It was summer when British photographer Alice Zoo first swam in the Hampstead Heath Ladies Pond in north London. But her project Swimmers came about later, when she was given an assignment to document a community for her Masters course.
“It’s rare to find a women-only space anywhere,” she says, “and the community there is quite closed which presented a challenge; I found both of those aspects appealing.”
Returning in the winter for a recce, Zoo was struck by the atmosphere, which was different from what she had become used to in the summer. “The leaves had just come off the trees and covered the pond’s surface, above which was a heavy sheet of mist,” she tells Huck.

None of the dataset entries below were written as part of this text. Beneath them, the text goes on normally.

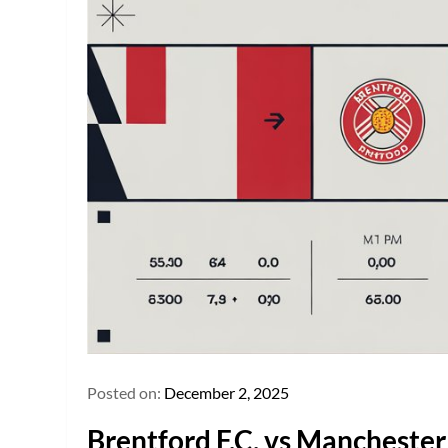
Posted on:
December 2, 2025
Brentford F.C. vs Manchester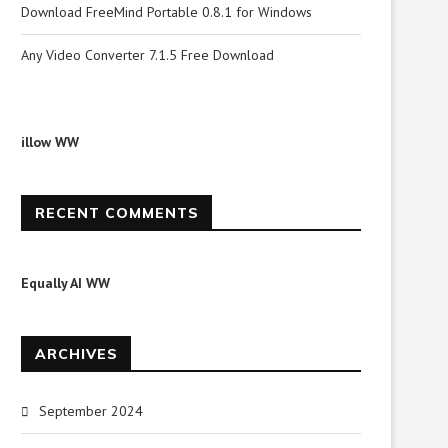
Download FreeMind Portable 0.8.1 for Windows
Any Video Converter 7.1.5 Free Download
illow WW
RECENT COMMENTS
Equally AI WW
ARCHIVES
September 2024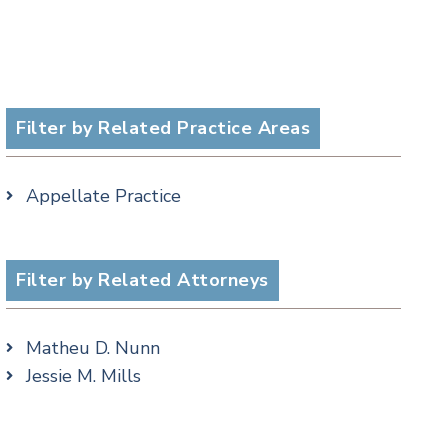
Filter by Related Practice Areas
Appellate Practice
Filter by Related Attorneys
Matheu D. Nunn
Jessie M. Mills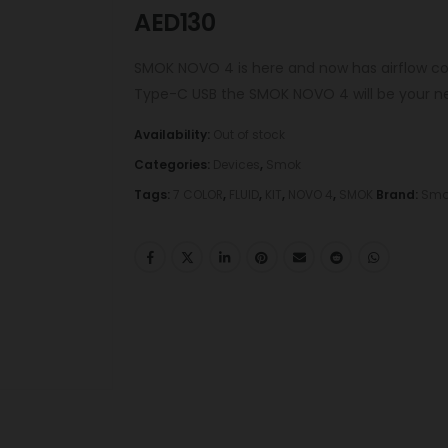
AED
130
SMOK NOVO 4 is here and now has airflow co
Type-C USB the SMOK NOVO 4 will be your ne
Availability:
Out of stock
Categories:
Devices
,
Smok
Tags:
7 COLOR
,
FLUID
,
KIT
,
NOVO 4
,
SMOK
Brand:
Smo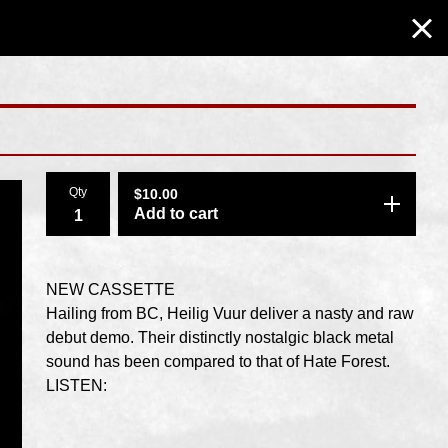
Qty
$
10.00
Add to cart
NEW CASSETTE
Hailing from BC, Heilig Vuur deliver a nasty and raw
debut demo. Their distinctly nostalgic black metal
sound has been compared to that of Hate Forest.
LISTEN: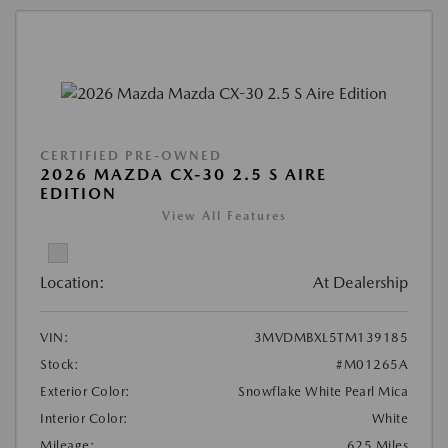
CERTIFIED PRE-OWNED
2026 MAZDA CX-30 2.5 S AIRE
EDITION
View All Features
Location:
At Dealership
VIN:
3MVDMBXL5TM139185
Stock:
#M01265A
Exterior Color:
Snowflake White Pearl Mica
Interior Color:
White
Mileage:
625 Miles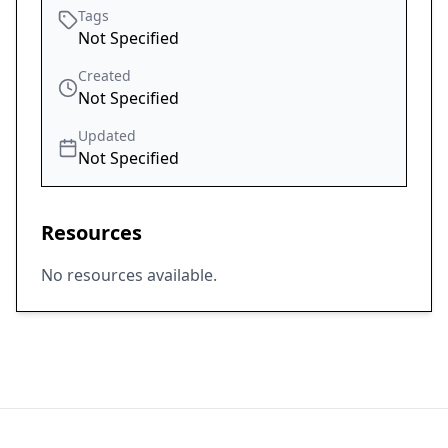
Tags
Not Specified
Created
Not Specified
Updated
Not Specified
Resources
No resources available.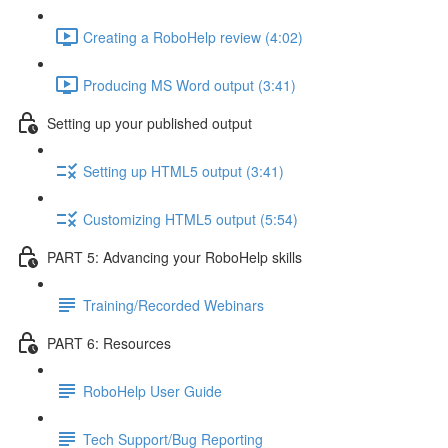
Creating a RoboHelp review (4:02)
Producing MS Word output (3:41)
Setting up your published output
Setting up HTML5 output (3:41)
Customizing HTML5 output (5:54)
PART 5: Advancing your RoboHelp skills
Training/Recorded Webinars
PART 6: Resources
RoboHelp User Guide
Tech Support/Bug Reporting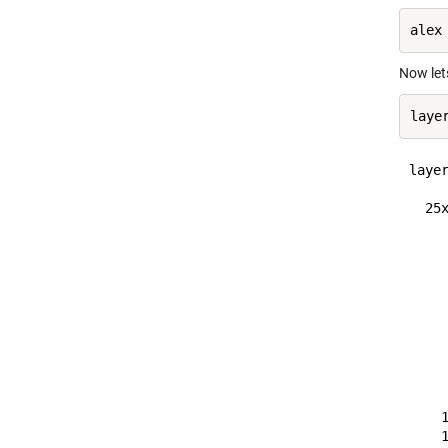
Now lets
layer
  25x
    
    
    
    
    
    
    
    
    
    
    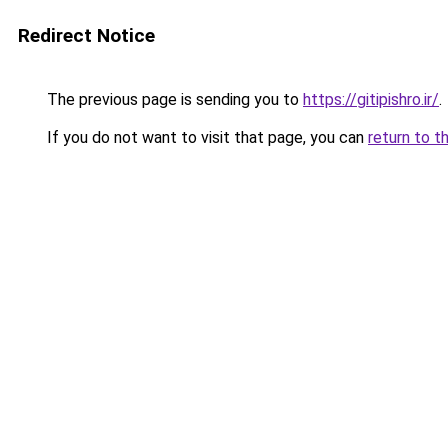
Redirect Notice
The previous page is sending you to
https://gitipishro.ir/
.
If you do not want to visit that page, you can
return to t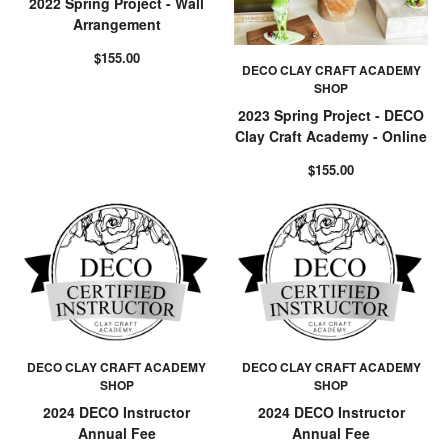
2022 Spring Project - Wall
Arrangement
$155.00
DECO CLAY CRAFT ACADEMY
SHOP
2023 Spring Project - DECO
Clay Craft Academy - Online
$155.00
DECO CLAY CRAFT ACADEMY
DECO CLAY CRAFT ACADEMY
SHOP
SHOP
2024 DECO Instructor
2024 DECO Instructor
Annual Fee
Annual Fee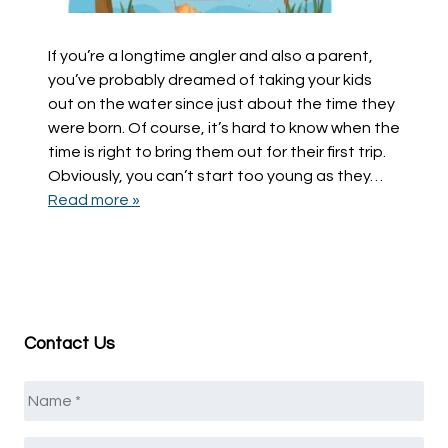
If you’re a longtime angler and also a parent,
you’ve probably dreamed of taking your kids
out on the water since just about the time they
were born. Of course, it’s hard to know when the
time is right to bring them out for their first trip.
Obviously, you can’t start too young as they…
Read more »
Contact Us
Name
*
Email
*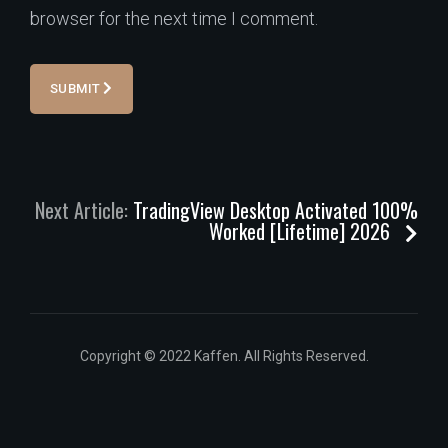
browser for the next time I comment.
SUBMIT
Next Article:
TradingView Desktop Activated 100%
Worked [Lifetime] 2026
Copyright © 2022 Kaffen. All Rights Reserved.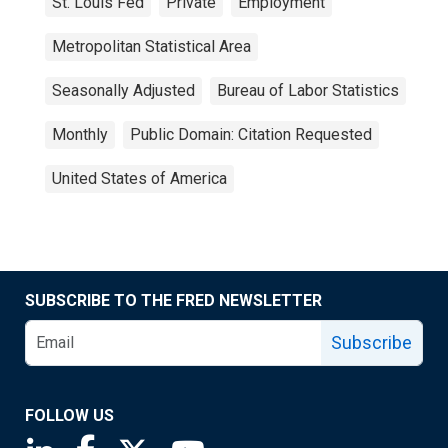
St. Louis Fed
Private
Employment
Metropolitan Statistical Area
Seasonally Adjusted
Bureau of Labor Statistics
Monthly
Public Domain: Citation Requested
United States of America
SUBSCRIBE TO THE FRED NEWSLETTER
Subscribe
FOLLOW US
Saint Louis Fed linkedin page
Saint Louis Fed facebook page
Saint Louis Fed X page
Saint Louis Fed YouTube page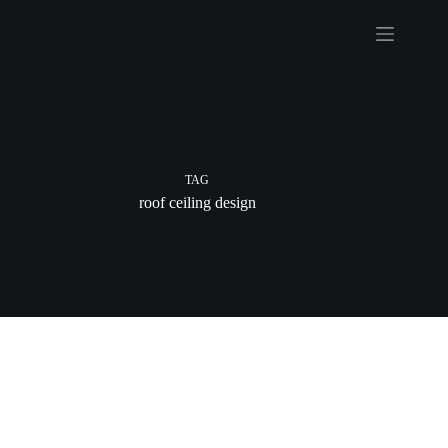
Skip
to
content
TAG
roof ceiling design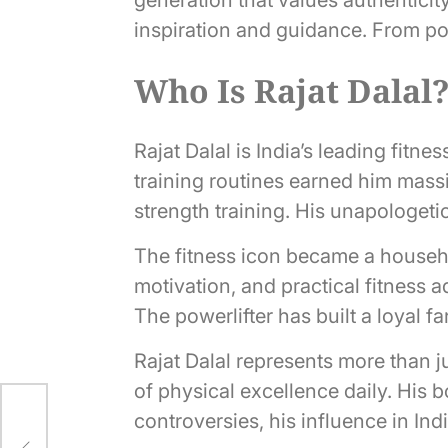
inspiration and guidance. From pow
Who Is Rajat Dalal
Rajat Dalal is India’s leading fitn
training routines earned him mass
strength training. His unapologetic
The fitness icon became a househ
motivation, and practical fitness 
The powerlifter has built a loyal 
Rajat Dalal represents more than ju
of physical excellence daily. His 
controversies, his influence in In
 in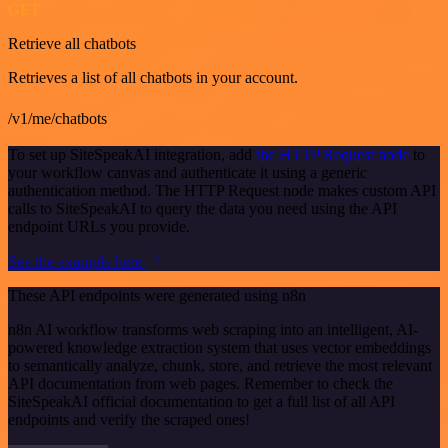
GET
Retrieve all chatbots
Retrieves a list of all chatbots in your account.
/v1/me/chatbots
To set up SiteSpeakAI integration, add
the HTTP Request node
to
your workflow canvas and authenticate it using a generic
authentication method. The HTTP Request node makes custom API
calls to SiteSpeakAI to query the data you need using the API
endpoint URLs you provide.
See the example here
These API endpoints were generated using n8n
n8n AI workflow transforms web scraping into an intelligent, AI-
powered knowledge extraction system that uses vector embeddings
to semantically analyze, chunk, store, and retrieve the most relevant
API documentation from web pages. Remember to check the
SiteSpeakAI official documentation to get a full list of all API
endpoints and verify the scraped ones!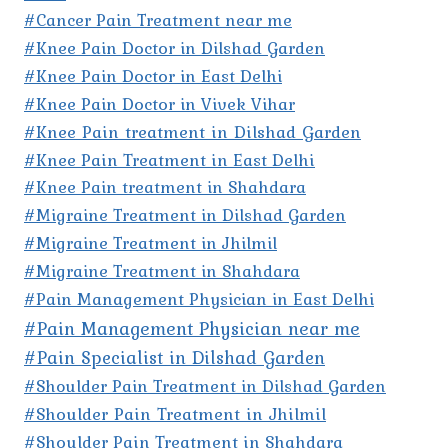
#Cancer Pain Treatment near me
#Knee Pain Doctor in Dilshad Garden
#Knee Pain Doctor in East Delhi
#Knee Pain Doctor in Vivek Vihar
#Knee Pain treatment in Dilshad Garden
#Knee Pain Treatment in East Delhi
#Knee Pain treatment in Shahdara
#Migraine Treatment in Dilshad Garden
#Migraine Treatment in Jhilmil
#Migraine Treatment in Shahdara
#Pain Management Physician in East Delhi
#Pain Management Physician near me
#Pain Specialist in Dilshad Garden
#Shoulder Pain Treatment in Dilshad Garden
#Shoulder Pain Treatment in Jhilmil
#Shoulder Pain Treatment in Shahdara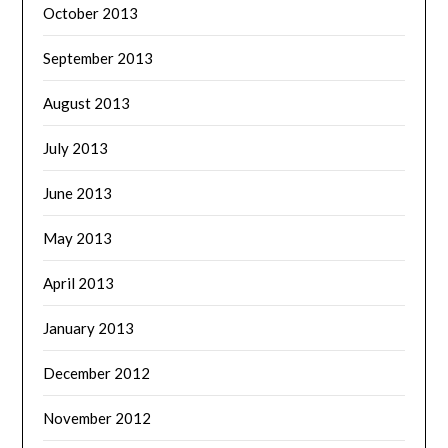
October 2013
September 2013
August 2013
July 2013
June 2013
May 2013
April 2013
January 2013
December 2012
November 2012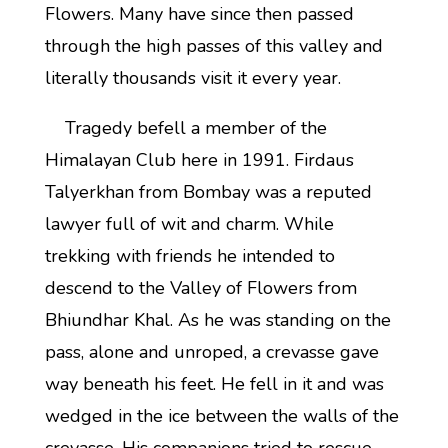
Flowers. Many have since then passed
through the high passes of this valley and
literally thousands visit it every year.
Tragedy befell a member of the
Himalayan Club here in 1991. Firdaus
Talyerkhan from Bombay was a reputed
lawyer full of wit and charm. While
trekking with friends he intended to
descend to the Valley of Flowers from
Bhiundhar Khal. As he was standing on the
pass, alone and unroped, a crevasse gave
way beneath his feet. He fell in it and was
wedged in the ice between the walls of the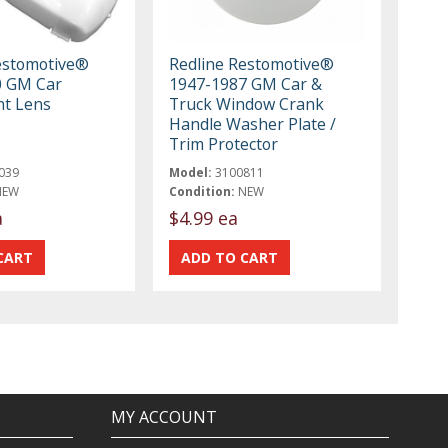
estomotive®
Redline Restomotive®
0 GM Car
1947-1987 GM Car &
t Lens
Truck Window Crank
Handle Washer Plate /
Trim Protector
039
Model:
3100811
NEW
Condition:
NEW
a
$4.99 ea
MY ACCOUNT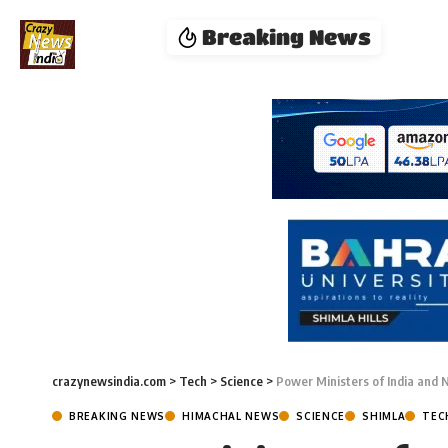
Breaking News
crazynewsindia.com
>
Tech
>
Science
>
Power Ministers of India and N
BREAKING NEWS
HIMACHAL NEWS
SCIENCE
SHIMLA
TEC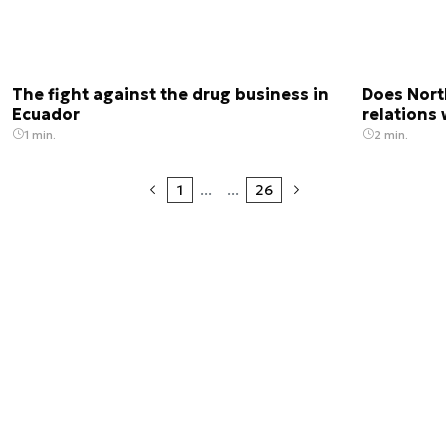
The fight against the drug business in
Does Nort
Ecuador
relations 
1 min.
2 min.
1
...
...
26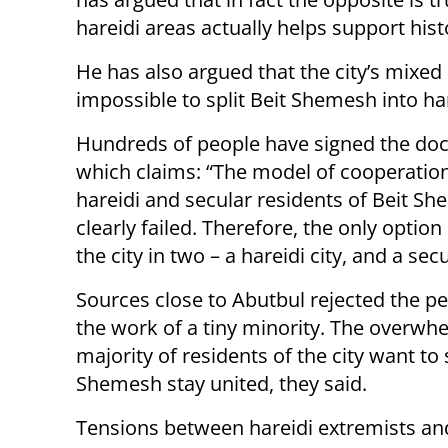
hareidi areas actually helps support his
He has also argued that the city’s mixe
impossible to split Beit Shemesh into ha
Hundreds of people have signed the do
which claims:
“The model of cooperatio
hareidi and secular residents of Beit S
clearly failed. Therefore, the only option i
the city in two – a hareidi city, and a secu
Sources close to Abutbul rejected the pe
the work of a tiny minority. The overwh
majority of residents of the city want to 
Shemesh stay united, they said.
Tensions between hareidi extremists and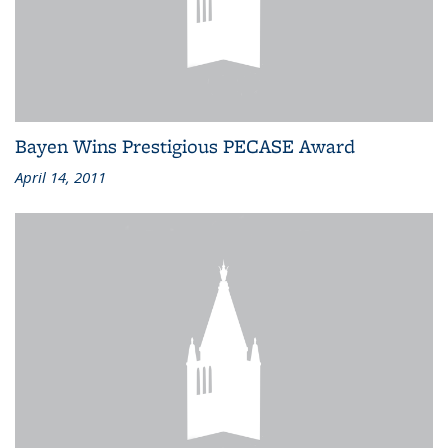
Bayen Wins Prestigious PECASE Award
April 14, 2011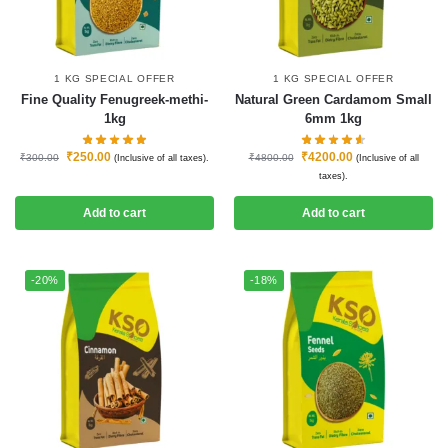
1 KG SPECIAL OFFER
1 KG SPECIAL OFFER
Fine Quality Fenugreek-methi-
Natural Green Cardamom Small
1kg
6mm 1kg
₹
250.00
₹
4200.00
₹
300.00
₹
4800.00
(Inclusive of all taxes).
(Inclusive of all
taxes).
Add to cart
Add to cart
-20%
-18%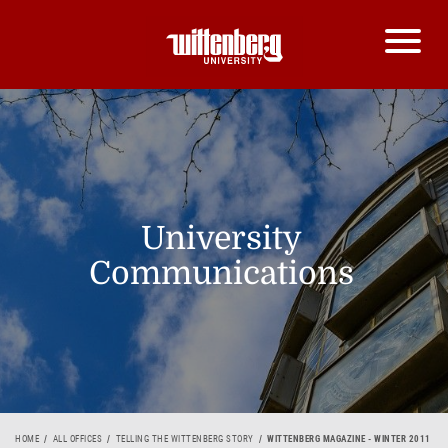
University
Communications
HOME
ALL OFFICES
TELLING THE WITTENBERG STORY
WITTENBERG MAGAZINE - WINTER 2011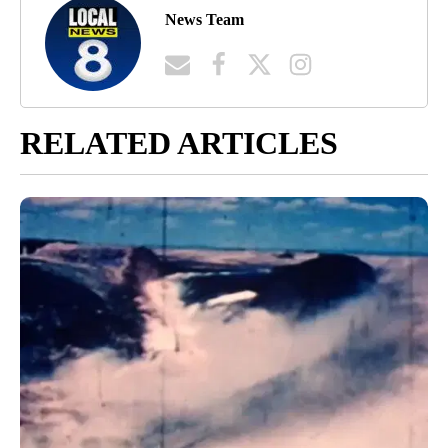
News Team
RELATED ARTICLES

Aside from the eerie beauty of the Pond during winter, Zoo was also curious about “the kinds of women who were so dedicated to their swimming there that no weather could deter them.”
“The women I met aren’t daredevils or extreme sportswomen looking for an adrenaline rush,” she says. “It seems to me that swimming there year-round is more a spiritual practice than a physical one. Summer swimming is glorious and obvious; winter swimming less so, and its rewards are sharper and harder won.”
Zoo says that for her, this was the most physically and technically difficult photographic project she’s worked on to date. She describes waking up at 5am each morning to commute to north London in time for the pond’s early opening, before standing around in very low temperatures.
At first, Zoo says she felt a sense of intrusion which initially held her back, but the more she began frequenting the pond, the more she was able to build trust with people, adding that honesty, humility, good eye contact, and gratitude for a person’s time are all good starting points.
While shooting, she also had to grapple with technical challenges, like low light and limited shooting time. “I was quite specific about wanting to photograph people right after they’d swum, to catch that feeling of exhilaration and that skin, pink and goose-bumped, from the water,” she explains. “It’s difficult to ask for a satisfying portrait session from somebody so freezing cold and desperate to get inside and dressed.”
It was only when Zoo got into the water herself, that she was able to empathise more with the women. “When I swam I was one of them, and I think they trusted me a little more on that basis,” she says.
“I hope the images communicate something of the feelings produced by swimming in Hampstead in the winter: exhilaration, vitality, breathlessness, joy, pride, quietude, courage, and many more besides.”